There is a distinct strain of melancholy nihilism throughout Stephen Burke’s MAZE. Based on the 1983 prison break by 38 inmates of the eponymous maximum security prison in Norther Ireland, it mixes the suspense of plotting an escape dependant upon split-second timing from an inescapable prison with the psychological games the prisoners play with the guards and with each other. The result is a film that is gripping for reasons not usually associated with suspense films.
The Maze incarcerated members of the IRA as well as the non-political criminal element, here depicted as British loyalists. At the film begins, a hunger strike has just ended, with one participant, Larry Marley (Tom Vaughan-Lawlor) being branded a traitor by his fellow IRA members for giving up the secondary protest of wearing only a blanket. That he is given civilian clothes to wear instead of a prison uniform rankles the cell block’s warder, Gordon Close (Barry Ward), who worries that any deviation from strict discipline will show a weakness that the prison can’t afford. This puts him at odds with the prison authorities, even as Larry’s new cell assignment in the wing that houses the British loyalists, who want to bring the conflicts of the outside world to their cell block, adds to his already emotionally fraught situation.
The psychological pressure on Larry to square things with the other IRA inmates becomes the impetus for the prison break. It’s not just the thick walls, barbed wires, and armed guards that stand between Larry and freedom, it’s the very layout of the prison, maze-like and deliberately disorienting for the inmates within, who have no idea of the building’s layout, nor where they reside within it. Even as Larry pieces together information by putting together bits and pieces of information from other inmates in different part of the prison, he also starts a subtle charm offensive against Gordon. Nothing obvious, which would provoke immediate suspicion from the seasoned officer, but rather a random comment here and there to lull the other man into a false sense of security. An effort that requires as much piecing together of information about Gordon’s life outside the prison as the information from other inmates contributes to Larry’s carefully drawn map that he works on in secret.

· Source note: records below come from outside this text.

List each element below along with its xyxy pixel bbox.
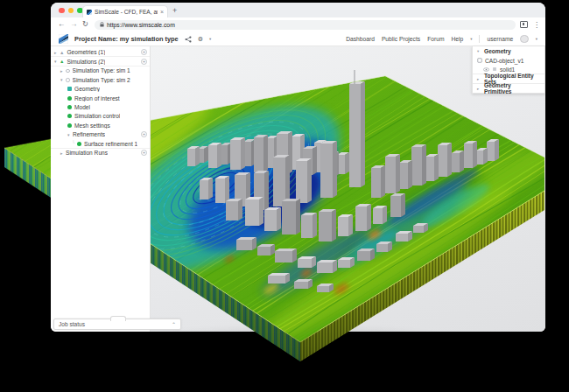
job-status-label: Job status <box>59 321 85 327</box>
top-navigation: Dashboard Public Projects Forum Help ▾ u… <box>346 35 537 44</box>
sidebar-item-simulations[interactable]: ▾ ▲ Simulations (2) + <box>51 57 150 66</box>
account-caret-icon[interactable]: ▾ <box>536 37 537 41</box>
tree-label: Model <box>74 104 90 110</box>
panel-section-label: Geometry <box>484 48 511 54</box>
nav-help[interactable]: Help <box>451 36 463 42</box>
forward-icon[interactable]: → <box>70 19 78 28</box>
settings-gear-icon[interactable]: ⚙ <box>198 35 203 44</box>
lock-icon <box>100 22 104 27</box>
tab-close-icon[interactable]: × <box>160 9 164 15</box>
tree-label: Simulations (2) <box>67 59 105 65</box>
job-status-bar[interactable]: Job status ⌃ <box>53 318 181 330</box>
browser-address-bar: ← → ↻ https://www.simscale.com ⋮ <box>51 18 545 33</box>
url-text: https://www.simscale.com <box>107 22 175 28</box>
status-complete-icon <box>67 96 72 101</box>
slab-drop-shadow <box>144 342 451 372</box>
panel-section-primitives[interactable]: ▸ Geometry Primitives <box>473 83 544 93</box>
tree-label: Simulation Runs <box>66 150 108 156</box>
chevron-down-icon[interactable]: ▾ <box>477 49 481 53</box>
solid-cube-icon <box>492 66 497 72</box>
cad-cube-icon <box>477 58 482 63</box>
sidebar-item-refinements[interactable]: ▾ Refinements + <box>51 130 150 139</box>
sidebar-item-simulation-control[interactable]: Simulation control <box>51 112 150 121</box>
reload-icon[interactable]: ↻ <box>82 19 88 28</box>
job-status-handle[interactable] <box>110 316 126 321</box>
sidebar-item-simulation-runs[interactable]: ▸ Simulation Runs + <box>51 148 150 157</box>
nav-dashboard[interactable]: Dashboard <box>346 36 375 42</box>
chevron-up-icon[interactable]: ⌃ <box>172 321 176 327</box>
sidebar-item-sim2[interactable]: ▾ Simulation Type: sim 2 <box>51 75 150 84</box>
address-bar-actions: ⋮ <box>520 19 540 30</box>
status-complete-icon <box>67 114 72 118</box>
tree-label: Mesh settings <box>74 122 110 129</box>
nav-public-projects[interactable]: Public Projects <box>382 36 420 42</box>
simulation-tree-sidebar: ▸ ▲ Geometries (1) + ▾ ▲ Simulations (2)… <box>51 46 151 332</box>
browser-tab[interactable]: SimScale - CFD, FEA, and The… × <box>82 5 168 18</box>
username-label[interactable]: username <box>487 36 513 42</box>
panel-item-label: CAD-object_v1 <box>485 58 523 64</box>
app-content: ▸ ▲ Geometries (1) + ▾ ▲ Simulations (2)… <box>51 46 545 332</box>
app-toolbar: Project Name: my simulation type ⚙ ▾ Das… <box>51 32 545 46</box>
tree-label: Geometry <box>74 86 100 92</box>
sidebar-item-region-of-interest[interactable]: Region of interest <box>51 94 150 102</box>
panel-section-geometry[interactable]: ▾ Geometry <box>473 46 544 56</box>
geometries-icon: ▲ <box>60 50 64 55</box>
sidebar-item-geometries[interactable]: ▸ ▲ Geometries (1) + <box>51 48 150 57</box>
sidebar-item-sim1[interactable]: ▸ Simulation Type: sim 1 <box>51 66 150 75</box>
panel-item-cad-object[interactable]: CAD-object_v1 <box>473 56 544 65</box>
panel-section-label: Geometry Primitives <box>484 82 540 94</box>
new-tab-button[interactable]: + <box>172 5 177 17</box>
tree-label: Simulation control <box>74 113 120 119</box>
url-field[interactable]: https://www.simscale.com <box>95 20 516 31</box>
add-refinement-button[interactable]: + <box>141 131 147 137</box>
close-window-icon[interactable] <box>59 8 65 14</box>
sidebar-item-model[interactable]: Model <box>51 102 150 111</box>
geometry-panel: ▾ Geometry CAD-object_v1 <box>472 46 545 94</box>
add-geometry-button[interactable]: + <box>141 49 147 55</box>
share-icon[interactable] <box>185 36 192 43</box>
chevron-right-icon[interactable]: ▸ <box>477 77 481 81</box>
tab-title: SimScale - CFD, FEA, and The… <box>95 9 158 15</box>
sidebar-item-surface-refinement[interactable]: └ Surface refinement 1 <box>51 139 150 148</box>
project-title: Project Name: my simulation type <box>74 35 179 43</box>
browser-window: SimScale - CFD, FEA, and The… × + ← → ↻ … <box>51 3 545 332</box>
tree-label: Simulation Type: sim 1 <box>73 67 130 74</box>
avatar[interactable] <box>520 35 529 44</box>
sidebar-item-mesh-settings[interactable]: Mesh settings <box>51 121 150 130</box>
window-controls <box>59 8 83 14</box>
nav-divider <box>479 35 480 43</box>
add-run-button[interactable]: + <box>141 150 147 156</box>
simscale-logo-icon <box>59 34 68 44</box>
tree-label: Refinements <box>73 131 105 137</box>
tree-label: Surface refinement 1 <box>84 141 137 147</box>
status-complete-icon <box>67 105 72 109</box>
composite-background: SimScale - CFD, FEA, and The… × + ← → ↻ … <box>0 0 569 392</box>
add-simulation-button[interactable]: + <box>141 59 147 65</box>
panel-item-label: solid1 <box>500 66 515 73</box>
status-complete-icon <box>77 142 81 146</box>
tree-label: Region of interest <box>74 95 120 102</box>
settings-caret-icon[interactable]: ▾ <box>209 37 211 41</box>
status-empty-icon <box>66 78 70 82</box>
simulations-icon: ▲ <box>60 59 64 64</box>
status-complete-icon <box>67 123 72 128</box>
back-icon[interactable]: ← <box>58 19 66 28</box>
simscale-favicon-icon <box>87 10 92 15</box>
browser-tab-strip: SimScale - CFD, FEA, and The… × + <box>51 3 545 18</box>
tree-label: Simulation Type: sim 2 <box>73 77 130 83</box>
sidebar-item-geometry[interactable]: Geometry <box>51 85 150 94</box>
help-caret-icon: ▾ <box>470 37 472 41</box>
tree-label: Geometries (1) <box>67 49 105 55</box>
eye-icon[interactable] <box>483 67 489 72</box>
install-app-icon[interactable] <box>520 21 528 28</box>
nav-forum[interactable]: Forum <box>427 36 444 42</box>
browser-menu-icon[interactable]: ⋮ <box>533 21 540 29</box>
minimize-window-icon[interactable] <box>68 8 74 14</box>
chevron-right-icon[interactable]: ▸ <box>477 87 481 91</box>
geometry-cube-icon <box>67 87 72 91</box>
status-empty-icon <box>66 69 70 74</box>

The striking cinematography is as shadowy is the tangled motivations at work here. Larry’s performance with Gordon is so good it begins to lull us into that same false sense of security. Just how false is it? Is it possible to feign empathy so expertly that the feigner is also taken in? It’s not the only challenge the audience is given. Burke’s penetrating dialogue questions issues of honor and loyalty with scenes where the protagonists are confronted with the results of their choices. Within the prison walls, visits between Larry and his teenage son (Ross McKinney), who has spent 10 years with an imprisoned father and is starting his own involvement with the IRA, and with the widow (Elva Trill) of a hunger-striker who succumbed to self-starvation just after giving Larry a last message for her. The violence of their anger at being second-best to the ones they love so much is a thing of quiet power almost too intense for mere words to express. A single tear is a more damning indictment than the bitter words that accompany it. Outside the prison walls, Gordon’s marriage unravels when the dangers of his job, and his refusal to allow them to make him quit, prove too much for his wife.

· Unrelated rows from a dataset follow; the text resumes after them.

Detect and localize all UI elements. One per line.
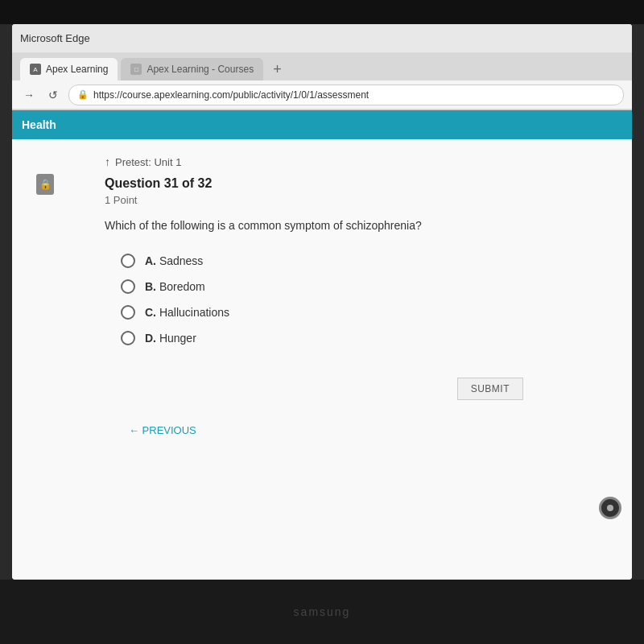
back-icon: → (23, 89, 35, 101)
tab-apex-learning[interactable]: A Apex Learning (20, 58, 118, 80)
breadcrumb: ↑ Pretest: Unit 1 (105, 155, 539, 168)
lock-badge: 🔒 (36, 174, 54, 195)
breadcrumb-icon: ↑ (105, 155, 110, 168)
tab-favicon-active: A (30, 64, 41, 75)
address-bar-row: → ↺ 🔒 https://course.apexlearning.com/pu… (12, 80, 632, 109)
option-c[interactable]: C. Hallucinations (121, 305, 539, 320)
top-bezel (0, 0, 644, 24)
browser-app-name: Microsoft Edge (20, 32, 90, 44)
option-a-label: A. Sadness (145, 254, 203, 267)
health-label: Health (22, 118, 56, 131)
right-bezel (632, 24, 644, 580)
health-toolbar: Health (12, 110, 632, 139)
left-bezel (0, 24, 12, 580)
radio-b[interactable] (121, 279, 135, 294)
option-d[interactable]: D. Hunger (121, 331, 539, 345)
refresh-button[interactable]: ↺ (44, 86, 62, 104)
monitor-frame: Microsoft Edge A Apex Learning □ Apex Le… (0, 0, 644, 644)
screen: Microsoft Edge A Apex Learning □ Apex Le… (12, 24, 632, 580)
tab-label-active: Apex Learning (46, 64, 108, 75)
radio-a[interactable] (121, 254, 135, 268)
address-bar[interactable]: 🔒 https://course.apexlearning.com/public… (68, 85, 624, 105)
main-content-layout: ↑ Pretest: Unit 1 Question 31 of 32 1 Po… (12, 139, 632, 580)
bottom-bar: samsung (0, 580, 644, 644)
content-area: ↑ Pretest: Unit 1 Question 31 of 32 1 Po… (12, 139, 632, 580)
radio-c[interactable] (121, 305, 135, 320)
option-b-label: B. Boredom (145, 280, 205, 293)
tab-label-inactive: Apex Learning - Courses (147, 64, 254, 75)
browser-chrome: Microsoft Edge A Apex Learning □ Apex Le… (12, 24, 632, 110)
tabs-bar: A Apex Learning □ Apex Learning - Course… (12, 53, 632, 80)
answer-options: A. Sadness B. Boredom C. (121, 254, 539, 345)
question-title: Question 31 of 32 (105, 176, 539, 191)
previous-row[interactable]: ← PREVIOUS (105, 416, 539, 444)
browser-titlebar: Microsoft Edge (12, 24, 632, 53)
option-d-label: D. Hunger (145, 332, 196, 345)
back-button[interactable]: → (20, 86, 38, 104)
lock-icon: 🔒 (77, 89, 89, 100)
question-text: Which of the following is a common sympt… (105, 217, 539, 234)
previous-label: ← PREVIOUS (129, 424, 196, 436)
radio-d[interactable] (121, 331, 135, 345)
monitor-power-button[interactable] (599, 497, 621, 519)
tab-favicon-inactive: □ (130, 64, 142, 75)
submit-row: SUBMIT (105, 369, 539, 408)
option-a[interactable]: A. Sadness (121, 254, 539, 268)
new-tab-button[interactable]: + (266, 58, 288, 80)
refresh-icon: ↺ (48, 89, 58, 101)
url-text: https://course.apexlearning.com/public/a… (93, 89, 369, 101)
brand-label: samsung (294, 605, 351, 618)
tab-apex-courses[interactable]: □ Apex Learning - Courses (121, 58, 263, 80)
submit-button[interactable]: SUBMIT (457, 378, 523, 400)
option-c-label: C. Hallucinations (145, 306, 229, 319)
breadcrumb-text: Pretest: Unit 1 (115, 156, 181, 168)
question-points: 1 Point (105, 194, 539, 206)
content-inner: ↑ Pretest: Unit 1 Question 31 of 32 1 Po… (80, 139, 564, 460)
option-b[interactable]: B. Boredom (121, 279, 539, 294)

The tangential connection, exploited by the calculating Larry, offers another element to be introduced. The men, one wary, the other manipulative, are for those moments interacting not at as political adversaries, but as people. There are many such moments, never calling attention to themselves, but provide a solid subtext without becoming didactic, even during the escape itself, with inmates and guards having surprisingly sincere exchanges, and Larry and Gordon’s relationship becoming even more confused. Vaughan-Lawlor and Ward play the ambiguity with aplomb, imbuing an expression with a wealth of possibilities, and a pause with an action of monumental import. There is also a touch of mordant humor that is both an acute commentary and a relief in the bleak landscape, actual and psychological, wielded as much as weapons, offensive and defensive, as the pugnacious mode of conversation.
MAZE doesn’t disappoint when the break occurs with its close calls and sudden twists, but the drama of all that has come before is what sticks. A well-crafted character study of people under stress from many directions, some self-inflicted, it’s a haunting heartbreaker of what-ifs and if-onlys.